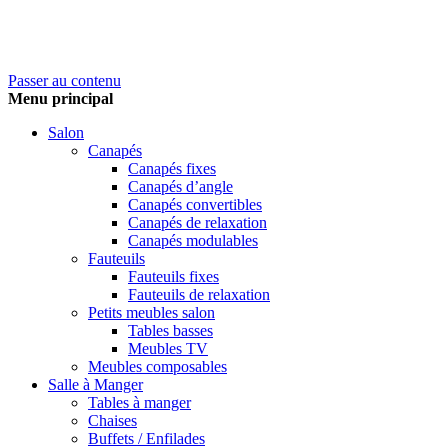
Passer au contenu
Menu principal
Salon
Canapés
Canapés fixes
Canapés d’angle
Canapés convertibles
Canapés de relaxation
Canapés modulables
Fauteuils
Fauteuils fixes
Fauteuils de relaxation
Petits meubles salon
Tables basses
Meubles TV
Meubles composables
Salle à Manger
Tables à manger
Chaises
Buffets / Enfilades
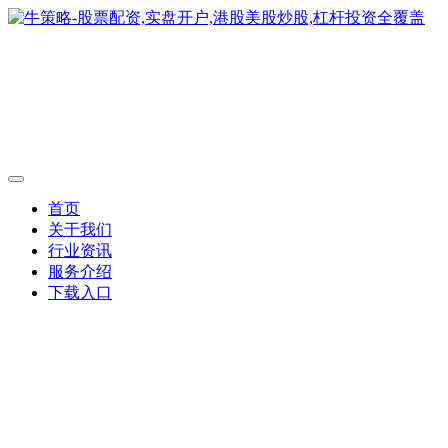
首页
关于我们
行业资讯
服务介绍
下载入口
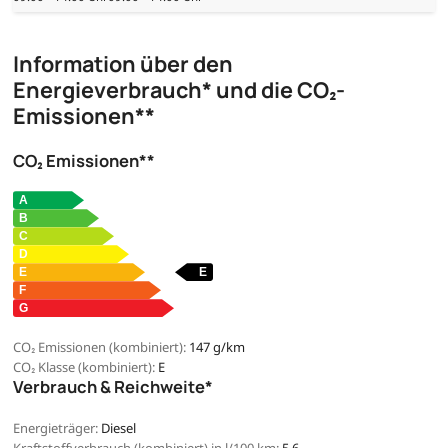
Information über den
Energieverbrauch* und die CO₂-
Emissionen**
CO₂ Emissionen**
CO₂ Emissionen (kombiniert):
147 g/km
CO₂ Klasse (kombiniert):
E
Verbrauch & Reichweite*
Energieträger:
Diesel
Kraftstoffverbrauch (kombiniert) in l/100 km:
5,6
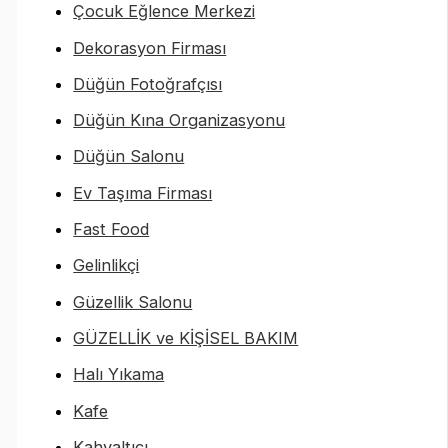
Çocuk Eğlence Merkezi
Dekorasyon Firması
Düğün Fotoğrafçısı
Düğün Kına Organizasyonu
Düğün Salonu
Ev Taşıma Firması
Fast Food
Gelinlikçi
Güzellik Salonu
GÜZELLİK ve KİŞİSEL BAKIM
Halı Yıkama
Kafe
Kahvaltıcı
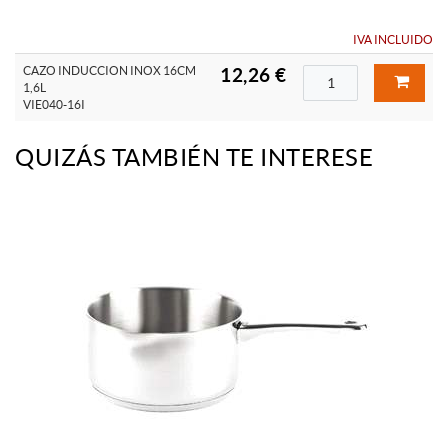
IVA INCLUIDO
CAZO INDUCCION INOX 16CM
12,26 €
1,6L
VIE040-16I
QUIZÁS TAMBIÉN TE INTERESE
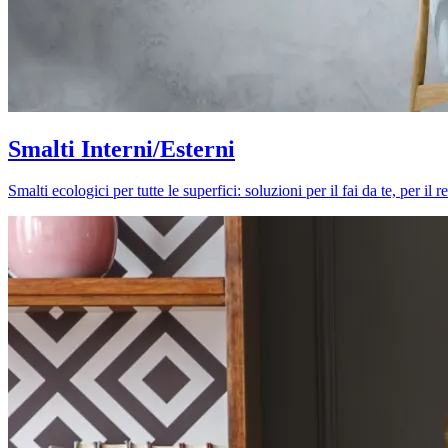
Smalti Interni/Esterni
Smalti ecologici per tutte le superfici: soluzioni per il fai da te, per i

____________________

• _Task to complete_:
Show all lines from the data that contain "Emissionen".

• _Result below_:
Emissionen**
CO₂ Emissionen**
CO₂ Emissionen (kombiniert):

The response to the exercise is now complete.